Detailed and mechanistic characterization of Topologically Associating Domain (TAD) boundaries using complementary single-molecule sequencing and super-resolution imaging approaches – TADwalker

Topologically Associated Domains (TADs) compartmentalize vertebrate genomes into functional neighbourhoods for gene regulation, DNA replication, recombination and repair. Both structural variation in the genome and perturbed protein function can cause the reorganization of TAD structure. In the context of disease, TAD restructuration has been reported in a range of different cancers and embryonic defects, which until now has mostly been linked to transcriptional deregulation and gene-enhancer contact rewiring.

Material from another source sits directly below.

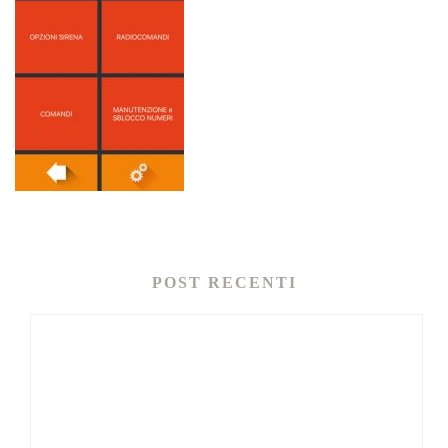
POST RECENTI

TADs are formed by a continuously ongoing mechanism of Cohesin-mediated loop extrusion, which requires blocking at defined TAD boundaries to maintain separation between neighboring TADs. In vertebrate cells, the large majority of TAD boundaries bind the CTCF insulator protein. Experimental studies and in silico models for TAD formation have generally assumed that a single static CTCF binding site is sufficient to create a functional TAD boundary. Partner 1 in the project has recently reported that most TAD boundaries have a modular nature where multiple CTCF binding sites cluster in extended transition zones. We speculate that this clustering counters against the dynamic DNA binding kinetics of CTCF. Partner 2, using super-resolution oligopainting, has reported that domains on either side of a TAD boundary can variably intermingle in individual cells, confirming the dynamic capacity of TAD boundaries. More recently, Partner 1 has developed Nano-C, a multi-contact 3C assay that allows simultaneous targeting of multiple viewpoints, to confirm that individual CTCF sites within modular TAD boundaries additively contribute to insulation. Partner 2 has recently developed a 100-fold more efficient version of Oligopaints that are compatible with multicolor sequential FISH used to reconstruct chromatin folding at single allele resolution. Until now, a quantitative and molecular characterization how modular and dynamic TAD boundaries interact with the loop extrusion machinery to insulate TADs has not been reported.
In our TADwalker project, we will capitalize on our complementary expertise in Nano-C and super-resolution Oligopaint imaging to perform a molecular characterization of TAD boundaries in mouse embryonic stem cells. Practically, we will combine the explorative capacity of Nano-C to identify elements with insulating function and the capacity of super-resolution imaging to quantitatively analyze large numbers of individual cells.
To achieve our overall goal, the project is divided into three work packages. First, we will generate an in-depth description of a representative set of modular TAD boundaries in normal cells, which will serve as a reference for our mechanistic studies. Second, we will determine the molecular interactions of modular TAD boundaries with the loop extrusion machinery. For this purpose, we will remove, on-by-one, the major components of the loop extrusion machinery or the CTCF protein, followed by determination of how the structure and insulation of TAD boundaries are affected. Third, we will precisely dissect the function of the modular nature of TAD boundaries by systematically removing or inversing individual CTCF binding sites within two selected TAD boundaries. Again, we will measure how those perturbations to the modularity of TAD boundaries will influence the structure and insulating function of those boundaries.
The outcome of our project will provide a highly detailed and molecular characterization of how modular TAD boundaries engage with the loop extrusion machinery to create stable TADs. Its results will allow an important refinement of the existing models for TAD structure and function. Moreover, it will provide new leads to explain how distant structural variation, located within the extended transition zones that are formed by modular TAD boundaries, cause (moderate) disease-associated perturbations to gene regulation, DNA replication, recombination and repair.